Tecora war ship

General characteristics
- Length: 100 ft
- Sail plan: Brig

= Tecora =

Portuguese slave ship in the early 19th century

Tecora was a Portuguese slave ship of the early 19th century. The brig was built especially for the slave trade although the transport across the Atlantic of human beings as slaves had already been outlawed by several nations in international treaties in the first decade of the 19th century. She was fast and maneuverable in order to evade British patrols that attempted to stop such illegal slave ships off the coast of Africa.

In 1839, a group of Africans were kidnapped from Mendiland (in modern-day Sierra Leone) and transported to the African slave port of Lomboko. There, a slave trader purchased about 500 of the Africans and transported them aboard Tecora to Havana, Cuba.

==Conditions==
The captives were stripped, chained in groups of five, and packed tightly into the slave hold (a deck below the main deck and above the cargo hold) so that one person's head, when lying in rows, was forced upon another person's thigh. In the ship's dark hold, each slave had 3 ft 3 in of headroom during the ten-week voyage. The captives were sometimes brought up on deck and fed rice. Those who tried to starve themselves, as often happened, were whipped and forced to eat.
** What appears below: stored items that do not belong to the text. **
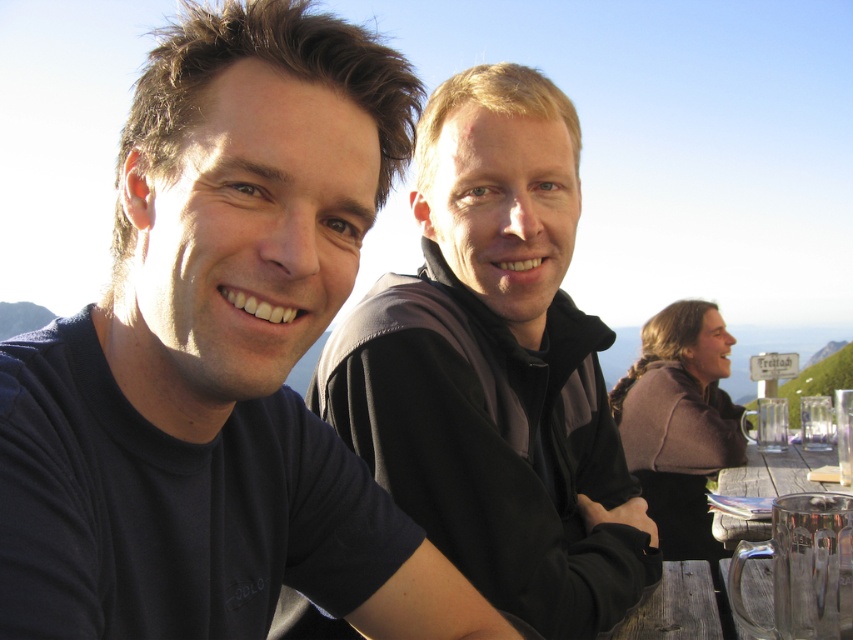 You are standing at the center of the image and want to reach the clear glass mug at lower right. Which direction should you move to get to it?

The clear glass mug at lower right is located at point (804, 568), so you should move towards the lower right direction to reach it. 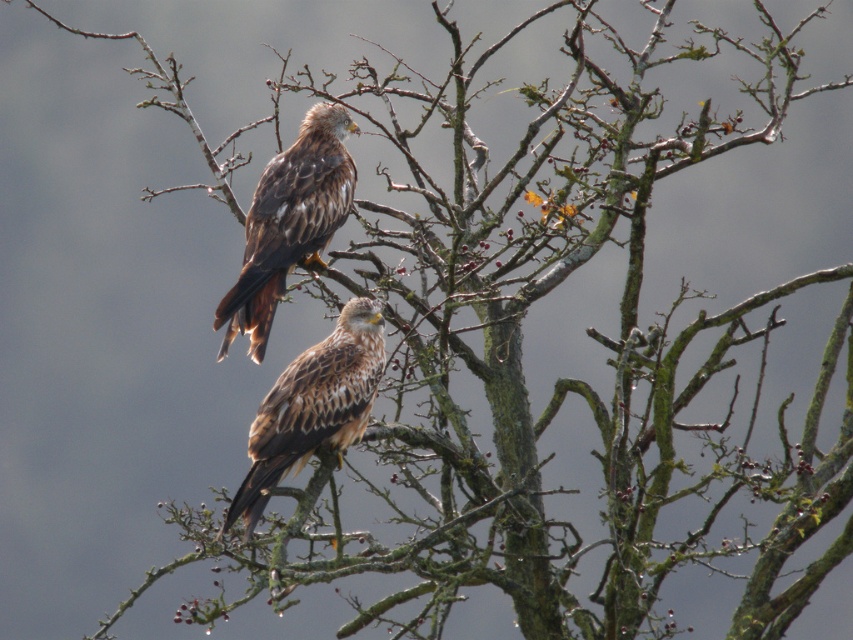 Which is behind, point (252, 218) or point (263, 435)?

Point (252, 218)

Who is more forward, (x=325, y=156) or (x=350, y=442)?

Point (x=350, y=442) is more forward.

Which is in front, point (252, 332) or point (254, 438)?

Point (254, 438) is in front.

This screenshot has height=640, width=853. I want to click on brown speckled feathers at upper center, so click(289, 221). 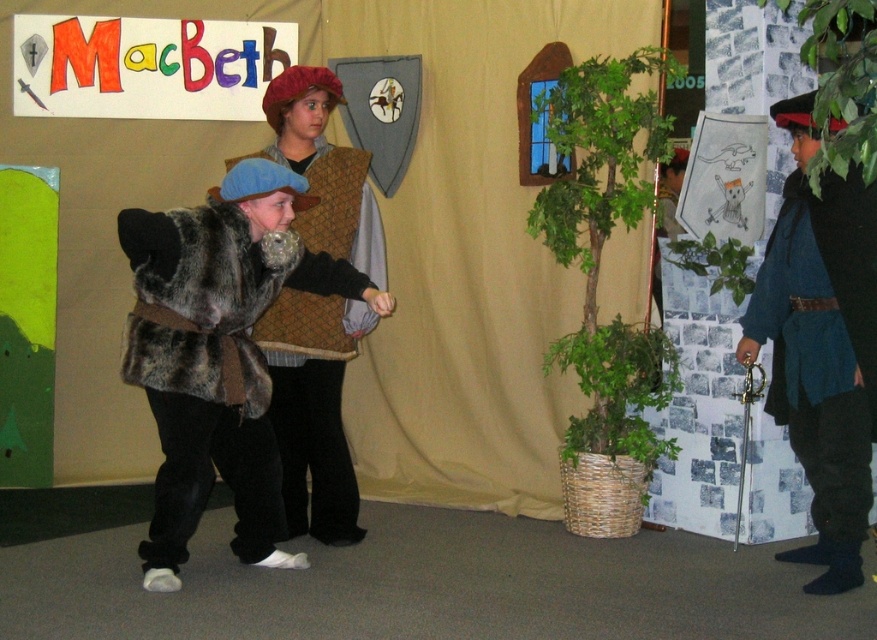 Question: Which is farther from the fuzzy brown fur vest at center?

Choices:
 (A) fur vest at center
 (B) blue woolen tunic at right

Answer: (B)

Question: Is the position of fur vest at center more distant than that of fuzzy brown fur vest at center?

Choices:
 (A) no
 (B) yes

Answer: (B)

Question: Which point is farther to the camera?

Choices:
 (A) fur vest at center
 (B) fuzzy brown fur vest at center

Answer: (A)

Question: Which of these objects is positioned farthest from the blue woolen tunic at right?

Choices:
 (A) fuzzy brown fur vest at center
 (B) fur vest at center

Answer: (A)

Question: Where is blue woolen tunic at right located in relation to fur vest at center in the image?

Choices:
 (A) left
 (B) right

Answer: (B)

Question: Does blue woolen tunic at right appear on the left side of fur vest at center?

Choices:
 (A) no
 (B) yes

Answer: (A)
While they were at sea, water supplies ran low, and disease spread through the closely packed, unventilated slave deck. At times when supplies ran low, the crew would chain 30 to 40 slaves together, attach a heavy weight to the end, and throw the weight overboard, which would drag the chains and the slaves underwater, drowning them. Nearly a third of the slaves died during the long voyage from disease, malnutrition, and beatings.

Since importing slaves into Spanish-controlled Cuba was illegal, the slave traders smuggled the captive Africans ashore at night in small boats. They landed them in a small inlet a few miles from Havana. Once on land, the slaves were placed in a barracoon, or a "slave pen."

Under Spanish law, once they arrived in Cuba in late June, the Africans were legally free. But they were fraudulently classified as Cuban-born slaves so they could be separated and sold. Two Spanish plantation owners, Jose Ruiz and Pedro Montes, bought 53 of the surviving Africans: 49 men, a boy, and three girls. Ruiz and Montes packed their cargo and the slaves on board the schooner La Amistad and set sail for their plantation at Puerto del Príncipe, Cuba.

During the voyage, the slaves rebelled and killed the crew, sparing Ruiz and Montes in the hopes of forcing their former captors to return them to Africa. Instead, the Spanish navigated the ship at night along the United States coast, and they were intercepted by an American naval cutter off the coast of Long Island. The Mende were imprisoned as mutineers in New London, Connecticut. After a drawn-out legal affair that reached the United States Supreme Court, the Africans, represented by American abolitionist attorneys (including former President John Quincy Adams) won their freedom in 1841. Some 35 survivors chose to return to Africa, and their voyage in 1842 was paid by private funds raised by various sources, including a black religious organization from Brooklyn, New York. They were accompanied by a missionary and James Covey, an African sailor in the British navy who had served as interpreter.